Cronicas Viajeras

Cuando la ausencia se hizo presente en Epecuén

Villa Epecuen

Pablo Novack, el cordial anciano que nos dio la bienvenida al pueblo, es el único habitante humano que queda en Villa Epecuén, un centro turístico y termal que fuera esplendor en los años ‘50 y ‘60, pero que a partir de los años ‘70 comenzara su debacle, debido a la ausencia de agua en la laguna, hecho que motivó que los gobernantes de aquel momento, decidieran la construcción del Canal Florentino Ameghino para proveer permanentemente agua desde otras lagunas vecinas, a fin de mantener el esplendor de sus hoteles termales.

Pablo Novack

En este pueblo fundado el 23 de enero de 1921 al sudoeste de la Provincia de Buenos Aires, confluían 3 líneas ferroviarias que lo conectaban con casi todos los puntos cardinales de la provincia y que en sus mejores tiempos, era el principal destino turístico del país para todos aquellos que requerían algún tipo de tratamiento natural que aliviara sus dolencias de reuma, artritis, artrosis, psoriasis y diversas enfermedades de la piel, gracias a la altísima condensación de minerales, en conjunto con la gran salinidad de sus aguas, comparables únicamente con las del Mar Muerto.

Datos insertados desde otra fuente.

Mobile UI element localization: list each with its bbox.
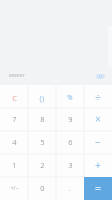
staticText: () <box>39 93 45 103</box>
button[interactable]: ÷ <box>84 85 112 108</box>
staticText: × <box>95 112 101 126</box>
button[interactable]: 5 <box>28 131 56 154</box>
button[interactable]: 3 <box>56 154 84 177</box>
staticText: 4 <box>12 137 17 147</box>
staticText: = <box>95 181 101 195</box>
button[interactable]: 9 <box>56 108 84 131</box>
button[interactable]: 8 <box>28 108 56 131</box>
staticText: 2 <box>40 160 45 170</box>
button[interactable]: History <box>96 74 105 79</box>
button[interactable]: × <box>84 108 112 131</box>
staticText: 9 <box>68 114 73 124</box>
button[interactable]: 0 <box>28 177 56 200</box>
staticText: 5 <box>40 137 45 147</box>
staticText: 7 <box>12 114 17 124</box>
staticText: 8 <box>40 114 45 124</box>
staticText: 3 <box>68 160 73 170</box>
button[interactable]: − <box>84 131 112 154</box>
button[interactable]: = <box>84 177 112 200</box>
staticText: ÷ <box>95 91 101 105</box>
button[interactable]: 4 <box>0 131 28 154</box>
staticText: − <box>95 135 101 149</box>
staticText: C <box>12 93 17 103</box>
staticText: MWERT <box>9 73 26 79</box>
staticText: ( ) <box>99 74 102 79</box>
staticText: 6 <box>68 137 73 147</box>
button[interactable]: +/− <box>0 177 28 200</box>
staticText: + <box>95 158 101 172</box>
button[interactable]: () <box>28 85 56 108</box>
button[interactable]: 1 <box>0 154 28 177</box>
staticText: 1 <box>12 160 17 170</box>
staticText: +/− <box>10 184 19 191</box>
staticText: . <box>69 183 71 193</box>
button[interactable]: 7 <box>0 108 28 131</box>
button[interactable]: 6 <box>56 131 84 154</box>
staticText: % <box>67 93 73 102</box>
button[interactable]: C <box>0 85 28 108</box>
button[interactable]: + <box>84 154 112 177</box>
staticText: 0 <box>40 183 45 193</box>
button[interactable]: % <box>56 85 84 108</box>
button[interactable]: 2 <box>28 154 56 177</box>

“Estas playas que hoy se ven deshabitadas, supieron traer 25.000 almas por temporada,  unos años venían más, otros menos, dependía mucho del nivel de la laguna, los turistas llamaban antes de venir para estas zonas y si había agua para sus tratamientos termales viajaban, si no, se iban a otras zonas del país”, nos cuenta Don Pablo.

Así pasaron los años en la Villa hasta la madrugada del 10 de noviembre de 1985 en la que el agudo sonar de las sirenas de los bomberos dio aviso a la población de que algo malo estaba ocurriendo. No era para menos, el lado Este del terraplén que inútilmente habían decidido construir para tratar de contener el agua colapsó generando, por la diferencia de alturas entre uno y otro lado del mismo, una especie de tsunami de agua salada que a un ritmo vertiginoso invadió sus calles y casas obligándolos a evacuar su pueblo en pocas horas hacia zonas más seguras.

Las crónicas de la época destacan que milagrosamente en aquella fatídica madrugada no se produjeron víctimas fatales, seguramente porque todos los vecinos esperaban más tarde o más temprano semejante inundación.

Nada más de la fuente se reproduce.